Enerjimiz olduğu sürece dünyamızı yaşanabilir kılacağız görünüyor. Son yıllarda “yenilenebilir enerji” kullanımında ciddi bir artış var ancak artan enerji talebimiz nedeniyle enerjimizi genelde yenilenemez (fosil) yakıtlardan elde ediyoruz. Bu bitmek bilmeyen enerji talebimiz nedeniyle dünyamıza geri dönüşü olmayan hasarlar veriyoruz. Ciddi bir karbondioksit (CO2) salınımımız var. Bunun dışında metan (CH4) ve soğutma sistemlerimizde kullandığımız freon (R-12, R22- R134-a) gibi soğutucu akışkanlar ile ozon tabakasına ciddi zararlar verdiğimizi son 30 yılda öğrendik. Son yüzyıl içerisinde bu zararımız iklim değişikliklerine, bazı canlı türlerinin yok olmasına neden olmakla beraber bu şekilde yaşamaya devam edersek deniz seviyelerinin yükselmesine de neden olarak daha kötü bedeller ödetebilir bize, bu durumun geri dönüşü yok!

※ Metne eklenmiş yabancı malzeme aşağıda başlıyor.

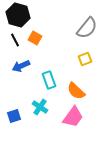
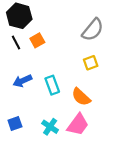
orange square: (35, 38) -> (37, 40), turned 32
blue arrow: (21, 66) -> (22, 81), moved
cyan cross: (40, 107) -> (50, 127), moved

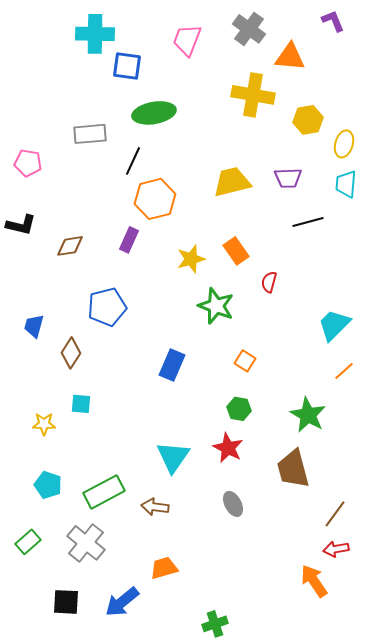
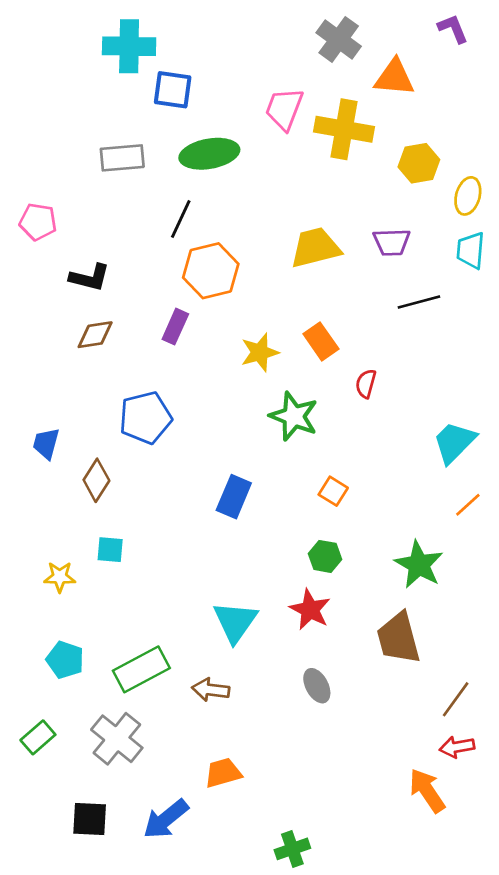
pink trapezoid: (187, 40) -> (284, 109), moved
gray rectangle: (90, 134) -> (122, 158), moved
black L-shape: (21, 225) -> (90, 278), moved

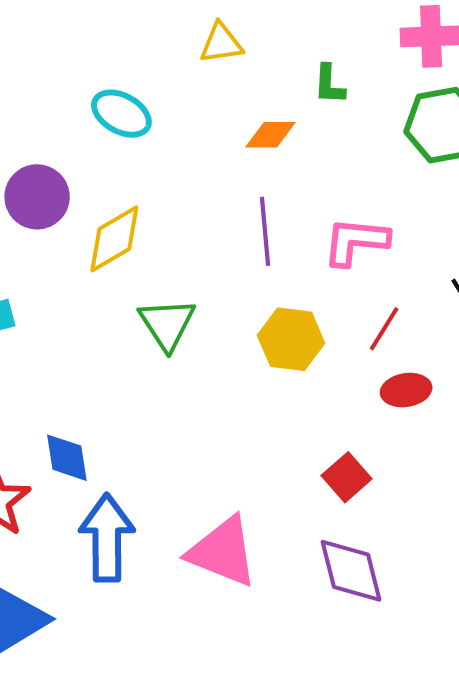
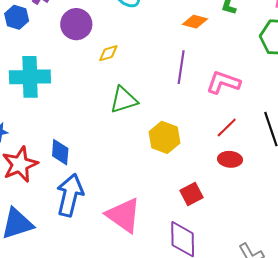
yellow diamond: (114, 239) -> (108, 53), size x0.6
green triangle: (167, 324) -> (124, 100), turned 32
yellow hexagon: (291, 339) -> (164, 137), moved

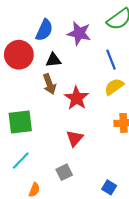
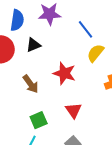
brown arrow: (49, 84) -> (31, 84), moved
green square: (20, 122) -> (39, 120), moved, size x0.7

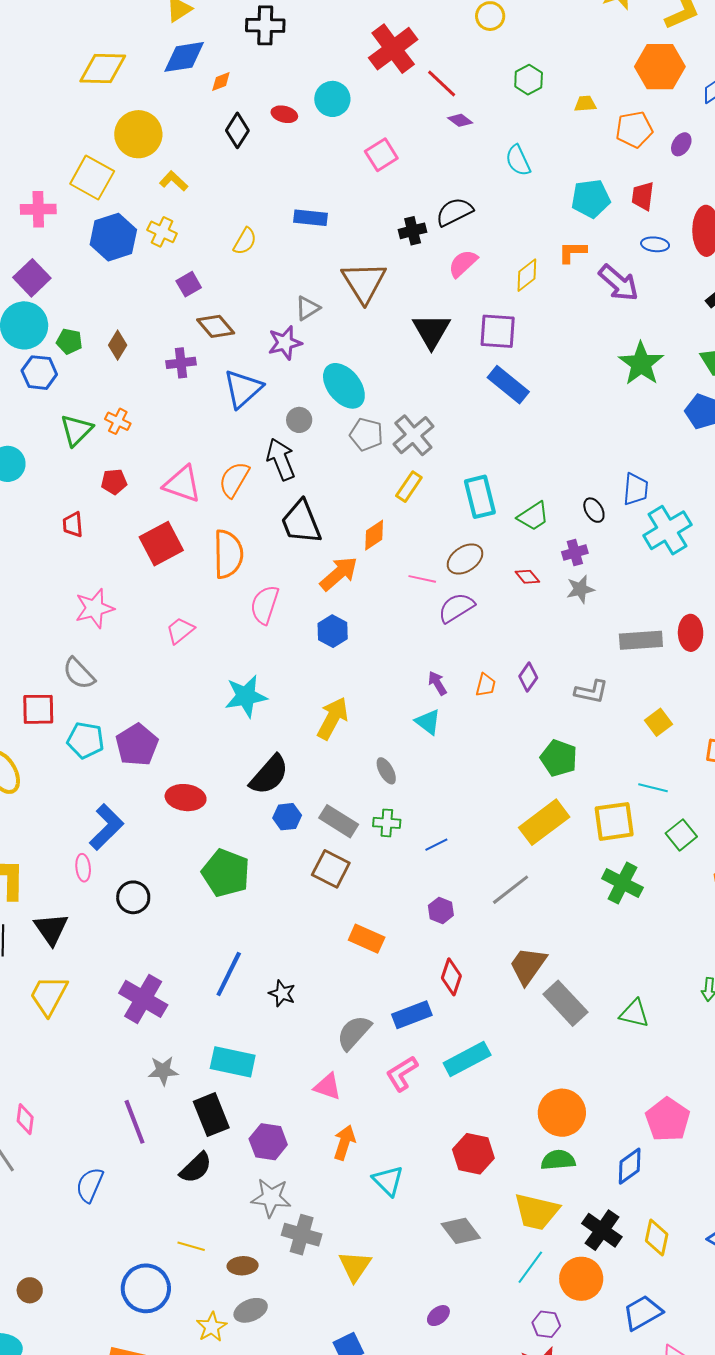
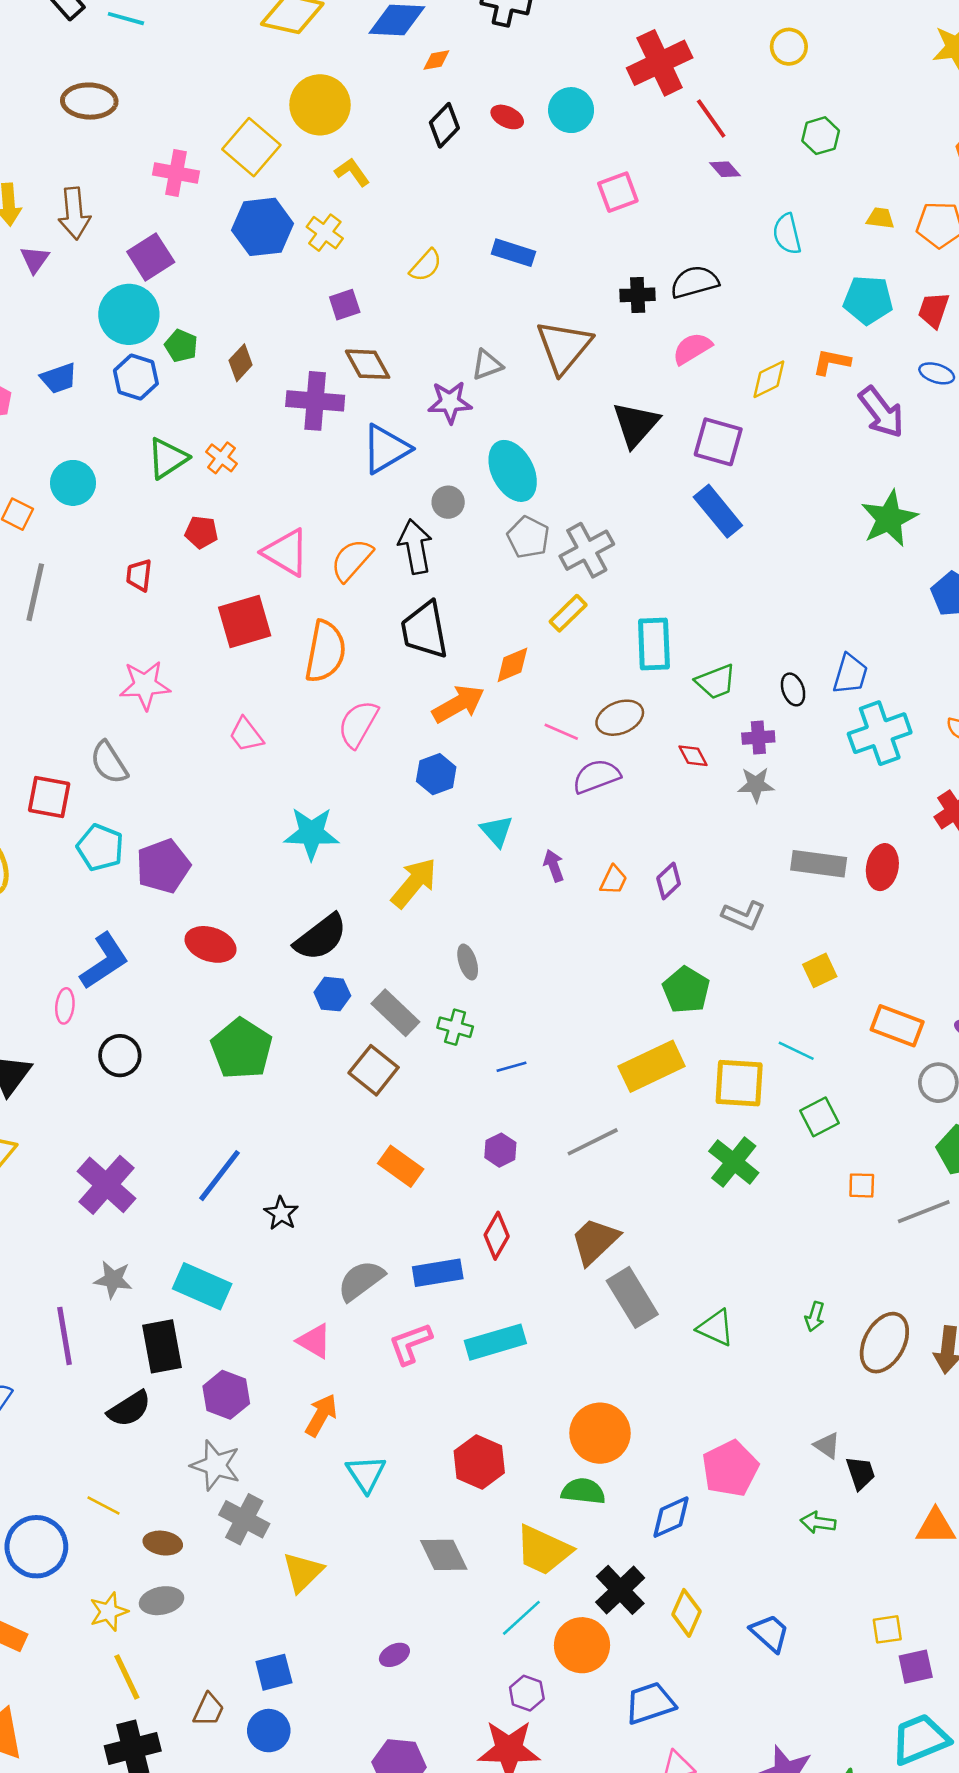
yellow trapezoid: (585, 104) -> (880, 218), moved
purple cross: (181, 363) -> (315, 401), size x1.5
pink trapezoid: (180, 631) -> (246, 735), turned -100
cyan triangle: (428, 722) -> (497, 831), moved

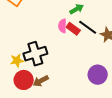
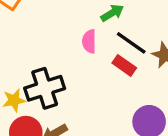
red rectangle: (73, 29) -> (124, 65), moved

Bu sebeple ihtiyaçlarımızı giderirken, enerjimizi daha verimli kullanmak ve daha temiz enerji kaynakları bulmak zorundayız.
Otomasyon sistemlerinin sağladığı avantajlar
Bu sistemler ihtiyacımız kadarını tüketmemizi mümkün kılıyor. Binalarımızda en çok enerji tüketen sistemlerin başında “soğutma, ısıtma, havalandırma ve aydınlatma sistemleri” gelmektedir. Dikkat ederseniz bu sistemlere bağlı cihazlar evimizde ve ticari binalarımızda en çok gidere (maliyet) neden olan ekipmanlardır.
Otomasyon sistemleri;
- Binalarımızdaki cihazların açılış/kapanış saatlerini otomatik olarak ayarlamamıza,
- İklimsel/mevsimsel değişimlerin etkisinde konfor şartlarının uluslararası kriterlerde tutulmasına,
- Konfora ihtiyaç varsa bu şartların sağlanmasına eğer gerek yoksa bazı “stand-by” , “alt konfor” ve “ekonomi” gibi senaryosal modlar kullanmamıza,
- Olası arıza durumlarında teknik operasyonların olabildiğince hızlı ve güvenli yapılmasına olanak sağlar.